═══ THE RECORDS ═══

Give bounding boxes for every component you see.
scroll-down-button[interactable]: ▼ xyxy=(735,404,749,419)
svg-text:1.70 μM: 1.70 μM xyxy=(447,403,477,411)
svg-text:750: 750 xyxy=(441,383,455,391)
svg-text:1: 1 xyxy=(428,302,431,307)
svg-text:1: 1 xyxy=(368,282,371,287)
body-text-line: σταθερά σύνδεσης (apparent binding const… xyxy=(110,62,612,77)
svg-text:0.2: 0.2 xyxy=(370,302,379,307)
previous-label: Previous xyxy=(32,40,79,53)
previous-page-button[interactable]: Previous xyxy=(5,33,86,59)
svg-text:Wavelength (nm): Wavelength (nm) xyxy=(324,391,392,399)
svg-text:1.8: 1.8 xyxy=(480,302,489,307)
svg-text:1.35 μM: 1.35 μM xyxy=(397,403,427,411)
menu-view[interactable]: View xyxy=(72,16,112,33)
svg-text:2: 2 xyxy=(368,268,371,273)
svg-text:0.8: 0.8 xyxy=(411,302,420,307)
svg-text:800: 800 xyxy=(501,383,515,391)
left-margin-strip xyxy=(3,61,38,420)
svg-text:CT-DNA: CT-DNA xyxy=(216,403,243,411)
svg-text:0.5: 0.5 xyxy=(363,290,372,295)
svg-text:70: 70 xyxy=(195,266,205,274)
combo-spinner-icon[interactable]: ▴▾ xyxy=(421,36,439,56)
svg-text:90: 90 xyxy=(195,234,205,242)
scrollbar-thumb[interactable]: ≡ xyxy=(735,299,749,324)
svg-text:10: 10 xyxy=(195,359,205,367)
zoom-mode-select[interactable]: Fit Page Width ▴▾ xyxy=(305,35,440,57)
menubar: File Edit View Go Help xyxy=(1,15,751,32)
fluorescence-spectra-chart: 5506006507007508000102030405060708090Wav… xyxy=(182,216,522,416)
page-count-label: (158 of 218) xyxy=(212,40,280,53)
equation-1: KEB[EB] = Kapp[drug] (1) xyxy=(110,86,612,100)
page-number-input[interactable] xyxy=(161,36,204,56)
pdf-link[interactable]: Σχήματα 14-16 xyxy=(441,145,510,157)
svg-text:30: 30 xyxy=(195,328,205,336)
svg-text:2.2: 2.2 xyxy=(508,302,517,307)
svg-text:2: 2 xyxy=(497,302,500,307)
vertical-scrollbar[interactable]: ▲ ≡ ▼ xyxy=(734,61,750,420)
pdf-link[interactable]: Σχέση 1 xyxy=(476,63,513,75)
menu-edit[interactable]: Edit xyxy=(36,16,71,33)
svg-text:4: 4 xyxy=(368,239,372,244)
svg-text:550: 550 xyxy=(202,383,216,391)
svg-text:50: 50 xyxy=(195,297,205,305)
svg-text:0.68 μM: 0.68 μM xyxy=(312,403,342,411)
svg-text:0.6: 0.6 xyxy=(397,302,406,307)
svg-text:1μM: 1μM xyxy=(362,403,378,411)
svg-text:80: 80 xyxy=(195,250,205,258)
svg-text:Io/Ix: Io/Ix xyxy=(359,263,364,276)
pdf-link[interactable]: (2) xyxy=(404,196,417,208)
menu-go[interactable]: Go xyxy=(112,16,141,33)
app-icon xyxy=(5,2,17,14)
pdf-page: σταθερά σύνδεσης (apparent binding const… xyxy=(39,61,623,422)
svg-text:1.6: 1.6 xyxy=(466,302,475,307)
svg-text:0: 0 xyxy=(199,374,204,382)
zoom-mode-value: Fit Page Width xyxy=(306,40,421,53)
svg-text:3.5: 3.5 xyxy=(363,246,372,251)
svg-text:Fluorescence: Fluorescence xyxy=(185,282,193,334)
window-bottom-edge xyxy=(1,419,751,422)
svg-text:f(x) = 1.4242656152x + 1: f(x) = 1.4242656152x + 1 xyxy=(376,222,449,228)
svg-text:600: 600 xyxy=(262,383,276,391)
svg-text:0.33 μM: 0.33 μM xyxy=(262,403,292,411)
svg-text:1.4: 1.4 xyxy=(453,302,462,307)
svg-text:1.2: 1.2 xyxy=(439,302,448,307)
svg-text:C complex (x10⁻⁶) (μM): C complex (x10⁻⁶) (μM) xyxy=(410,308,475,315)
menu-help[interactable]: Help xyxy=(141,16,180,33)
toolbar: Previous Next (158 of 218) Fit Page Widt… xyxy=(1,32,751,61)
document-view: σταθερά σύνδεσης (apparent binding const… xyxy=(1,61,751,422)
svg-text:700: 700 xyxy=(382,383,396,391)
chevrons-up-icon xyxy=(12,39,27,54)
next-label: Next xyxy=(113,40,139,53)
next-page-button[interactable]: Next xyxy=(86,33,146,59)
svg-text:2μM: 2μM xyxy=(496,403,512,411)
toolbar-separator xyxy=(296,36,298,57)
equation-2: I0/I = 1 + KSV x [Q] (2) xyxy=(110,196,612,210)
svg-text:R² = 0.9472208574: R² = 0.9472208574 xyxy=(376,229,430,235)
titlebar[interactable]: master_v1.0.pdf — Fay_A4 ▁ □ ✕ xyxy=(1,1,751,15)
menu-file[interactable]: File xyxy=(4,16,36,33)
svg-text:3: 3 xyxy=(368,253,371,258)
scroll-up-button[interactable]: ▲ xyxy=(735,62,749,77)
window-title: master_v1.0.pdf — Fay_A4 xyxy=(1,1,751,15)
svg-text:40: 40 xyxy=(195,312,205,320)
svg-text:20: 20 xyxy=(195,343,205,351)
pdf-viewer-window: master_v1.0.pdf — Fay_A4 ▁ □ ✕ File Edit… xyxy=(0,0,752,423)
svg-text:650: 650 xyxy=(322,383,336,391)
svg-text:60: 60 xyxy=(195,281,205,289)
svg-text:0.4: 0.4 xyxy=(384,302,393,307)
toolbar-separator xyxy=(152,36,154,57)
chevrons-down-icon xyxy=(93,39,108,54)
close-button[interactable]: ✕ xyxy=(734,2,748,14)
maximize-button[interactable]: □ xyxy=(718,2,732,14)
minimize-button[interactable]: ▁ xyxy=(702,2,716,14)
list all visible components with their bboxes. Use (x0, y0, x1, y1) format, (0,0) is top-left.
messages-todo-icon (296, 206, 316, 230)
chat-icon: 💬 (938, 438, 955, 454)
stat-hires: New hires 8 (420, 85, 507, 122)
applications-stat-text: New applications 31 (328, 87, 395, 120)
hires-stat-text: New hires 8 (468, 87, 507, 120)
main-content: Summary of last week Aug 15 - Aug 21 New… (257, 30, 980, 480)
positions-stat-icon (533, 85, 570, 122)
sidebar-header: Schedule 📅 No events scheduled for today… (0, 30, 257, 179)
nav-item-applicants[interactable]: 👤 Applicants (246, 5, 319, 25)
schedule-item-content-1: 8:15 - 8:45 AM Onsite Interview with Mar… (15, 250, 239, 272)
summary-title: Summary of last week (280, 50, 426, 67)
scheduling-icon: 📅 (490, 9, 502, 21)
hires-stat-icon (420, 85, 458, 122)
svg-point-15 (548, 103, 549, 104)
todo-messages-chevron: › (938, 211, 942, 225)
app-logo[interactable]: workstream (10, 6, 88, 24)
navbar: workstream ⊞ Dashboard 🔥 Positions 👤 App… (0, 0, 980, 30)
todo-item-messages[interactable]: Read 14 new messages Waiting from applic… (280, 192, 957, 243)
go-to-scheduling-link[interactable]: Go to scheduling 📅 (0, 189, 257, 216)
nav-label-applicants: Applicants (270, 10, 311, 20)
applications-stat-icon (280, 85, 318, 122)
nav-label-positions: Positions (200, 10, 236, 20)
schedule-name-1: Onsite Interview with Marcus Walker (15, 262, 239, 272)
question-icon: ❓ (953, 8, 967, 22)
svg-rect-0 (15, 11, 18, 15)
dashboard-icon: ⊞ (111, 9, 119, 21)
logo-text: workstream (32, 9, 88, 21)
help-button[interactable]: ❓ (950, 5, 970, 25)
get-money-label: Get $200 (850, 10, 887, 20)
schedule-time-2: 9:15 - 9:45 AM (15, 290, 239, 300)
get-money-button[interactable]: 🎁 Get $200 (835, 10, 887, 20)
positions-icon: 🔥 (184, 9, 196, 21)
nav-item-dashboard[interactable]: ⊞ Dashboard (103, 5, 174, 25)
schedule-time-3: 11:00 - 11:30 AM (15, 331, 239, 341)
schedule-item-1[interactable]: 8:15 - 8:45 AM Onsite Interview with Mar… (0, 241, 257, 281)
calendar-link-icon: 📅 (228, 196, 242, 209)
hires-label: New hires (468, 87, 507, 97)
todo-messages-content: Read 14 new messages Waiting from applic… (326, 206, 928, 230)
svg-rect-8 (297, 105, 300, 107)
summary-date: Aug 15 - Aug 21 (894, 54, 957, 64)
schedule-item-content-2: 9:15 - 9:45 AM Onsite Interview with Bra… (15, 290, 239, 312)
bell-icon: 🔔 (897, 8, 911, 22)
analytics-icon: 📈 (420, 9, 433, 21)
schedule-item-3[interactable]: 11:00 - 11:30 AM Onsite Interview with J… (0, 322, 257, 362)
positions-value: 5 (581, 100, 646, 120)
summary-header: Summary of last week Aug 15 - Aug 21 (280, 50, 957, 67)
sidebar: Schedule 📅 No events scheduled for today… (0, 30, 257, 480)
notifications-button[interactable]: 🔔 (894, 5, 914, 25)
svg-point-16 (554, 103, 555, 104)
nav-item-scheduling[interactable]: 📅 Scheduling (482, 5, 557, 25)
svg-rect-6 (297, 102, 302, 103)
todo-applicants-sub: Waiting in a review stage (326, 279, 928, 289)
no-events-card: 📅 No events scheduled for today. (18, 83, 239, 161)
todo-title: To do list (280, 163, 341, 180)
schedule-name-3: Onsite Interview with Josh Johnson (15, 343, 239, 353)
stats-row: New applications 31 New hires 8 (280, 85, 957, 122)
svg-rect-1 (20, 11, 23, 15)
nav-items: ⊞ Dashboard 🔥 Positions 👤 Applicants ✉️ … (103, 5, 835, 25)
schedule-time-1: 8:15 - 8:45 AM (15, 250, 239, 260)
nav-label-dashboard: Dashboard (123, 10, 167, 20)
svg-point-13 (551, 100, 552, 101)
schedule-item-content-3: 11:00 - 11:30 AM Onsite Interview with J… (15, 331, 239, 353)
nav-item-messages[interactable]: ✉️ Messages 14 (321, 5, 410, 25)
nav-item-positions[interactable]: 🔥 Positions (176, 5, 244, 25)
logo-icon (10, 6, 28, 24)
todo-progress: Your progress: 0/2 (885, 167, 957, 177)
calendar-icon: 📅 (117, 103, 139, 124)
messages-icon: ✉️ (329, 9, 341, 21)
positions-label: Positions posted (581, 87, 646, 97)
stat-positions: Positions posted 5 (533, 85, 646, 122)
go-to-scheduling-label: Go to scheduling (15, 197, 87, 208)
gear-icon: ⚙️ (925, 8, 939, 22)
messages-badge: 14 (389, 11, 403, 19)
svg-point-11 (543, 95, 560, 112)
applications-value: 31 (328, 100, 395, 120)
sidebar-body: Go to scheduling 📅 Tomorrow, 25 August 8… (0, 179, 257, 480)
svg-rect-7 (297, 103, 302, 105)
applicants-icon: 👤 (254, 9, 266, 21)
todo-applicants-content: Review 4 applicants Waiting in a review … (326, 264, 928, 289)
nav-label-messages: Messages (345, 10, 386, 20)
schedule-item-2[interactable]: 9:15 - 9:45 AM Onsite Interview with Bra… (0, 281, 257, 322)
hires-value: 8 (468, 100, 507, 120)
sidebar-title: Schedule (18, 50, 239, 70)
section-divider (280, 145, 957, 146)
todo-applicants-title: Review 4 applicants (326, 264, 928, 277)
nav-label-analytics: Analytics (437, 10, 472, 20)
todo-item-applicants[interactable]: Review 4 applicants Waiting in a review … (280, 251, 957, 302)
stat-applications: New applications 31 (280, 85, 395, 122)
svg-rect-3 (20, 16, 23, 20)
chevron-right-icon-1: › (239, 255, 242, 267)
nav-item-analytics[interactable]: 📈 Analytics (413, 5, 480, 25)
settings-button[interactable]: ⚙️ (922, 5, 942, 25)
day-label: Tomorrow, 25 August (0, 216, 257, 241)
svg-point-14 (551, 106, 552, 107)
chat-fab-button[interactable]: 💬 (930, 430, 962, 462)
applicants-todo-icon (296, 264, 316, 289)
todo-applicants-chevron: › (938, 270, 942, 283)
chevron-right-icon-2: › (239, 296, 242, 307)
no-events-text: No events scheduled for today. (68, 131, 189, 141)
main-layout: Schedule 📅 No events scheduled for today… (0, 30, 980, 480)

═══

WORK REQUEST >> Lines holding the word "File" are the answer; copy each one from the records above.

ANSWER BOX >>
menubar: File Edit View Go Help xyxy=(1,15,751,32)
menu-file[interactable]: File xyxy=(4,16,36,33)
pdf-viewer-window: master_v1.0.pdf — Fay_A4 ▁ □ ✕ File Edit… xyxy=(0,0,752,423)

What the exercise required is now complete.